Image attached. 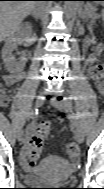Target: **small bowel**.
Returning <instances> with one entry per match:
<instances>
[{
    "mask_svg": "<svg viewBox=\"0 0 104 189\" xmlns=\"http://www.w3.org/2000/svg\"><path fill=\"white\" fill-rule=\"evenodd\" d=\"M95 66H89L88 70H89V74L92 78V80L95 82L96 88L98 90H102L103 89V85L102 82L100 80V78H97L94 74H93V69ZM24 77V73L22 71L19 72H15V73H10V74H6L3 76L2 80L5 86H11L13 84H15L16 82L20 81L21 79H23ZM1 105L6 106L9 102H10V98L6 93H3L0 99ZM33 136V127H29L28 129V133H27V137H26V142L22 148V153H21V157L22 159H25L27 156V151L29 149V143L30 140Z\"/></svg>",
    "mask_w": 104,
    "mask_h": 189,
    "instance_id": "c3829d8e",
    "label": "small bowel"
}]
</instances>
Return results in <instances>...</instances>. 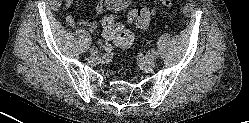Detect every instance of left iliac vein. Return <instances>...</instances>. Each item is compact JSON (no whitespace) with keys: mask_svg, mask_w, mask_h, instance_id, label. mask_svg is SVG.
<instances>
[{"mask_svg":"<svg viewBox=\"0 0 249 123\" xmlns=\"http://www.w3.org/2000/svg\"><path fill=\"white\" fill-rule=\"evenodd\" d=\"M146 63L152 65L154 63L155 57L152 52H149L145 56Z\"/></svg>","mask_w":249,"mask_h":123,"instance_id":"left-iliac-vein-1","label":"left iliac vein"}]
</instances>
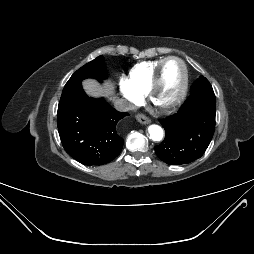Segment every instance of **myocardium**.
Returning a JSON list of instances; mask_svg holds the SVG:
<instances>
[{
  "instance_id": "f54148a6",
  "label": "myocardium",
  "mask_w": 254,
  "mask_h": 254,
  "mask_svg": "<svg viewBox=\"0 0 254 254\" xmlns=\"http://www.w3.org/2000/svg\"><path fill=\"white\" fill-rule=\"evenodd\" d=\"M171 60H175L179 62L182 66L183 75H182L181 87L177 96L171 102L167 104H159L157 103L156 95L161 86L162 72H163L164 66ZM188 82H189V73H188V68L185 61L178 56H168L160 62V64L155 70L151 85L147 92L148 99L150 103L153 105V107L156 108L158 111L163 113L173 112L174 110L179 108L181 104L183 103L188 91Z\"/></svg>"
}]
</instances>
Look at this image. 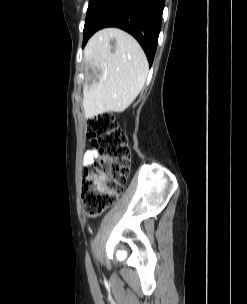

+ + + + +

▸ **ABOUT THIS TASK**
With the pictures left out, output exactly the lines that begin at the line containing "Segment every instance of **myocardium**." and end at the last line of the material.

▸ **YOUR RESPONSE**
Segment every instance of **myocardium**.
Returning a JSON list of instances; mask_svg holds the SVG:
<instances>
[{
  "instance_id": "f54148a6",
  "label": "myocardium",
  "mask_w": 254,
  "mask_h": 254,
  "mask_svg": "<svg viewBox=\"0 0 254 254\" xmlns=\"http://www.w3.org/2000/svg\"><path fill=\"white\" fill-rule=\"evenodd\" d=\"M171 60H175L179 62L182 66L183 75H182L181 87L177 96L171 102L167 104H159L157 103L156 95L161 86L162 72H163L164 66ZM188 82H189V73H188V68L185 61L178 56H168L160 62V64L155 70L151 85L147 92L148 99L150 103L153 105V107L156 108L158 111L163 113L173 112L174 110L179 108L181 104L183 103L188 91Z\"/></svg>"
}]
</instances>
Look at this image. 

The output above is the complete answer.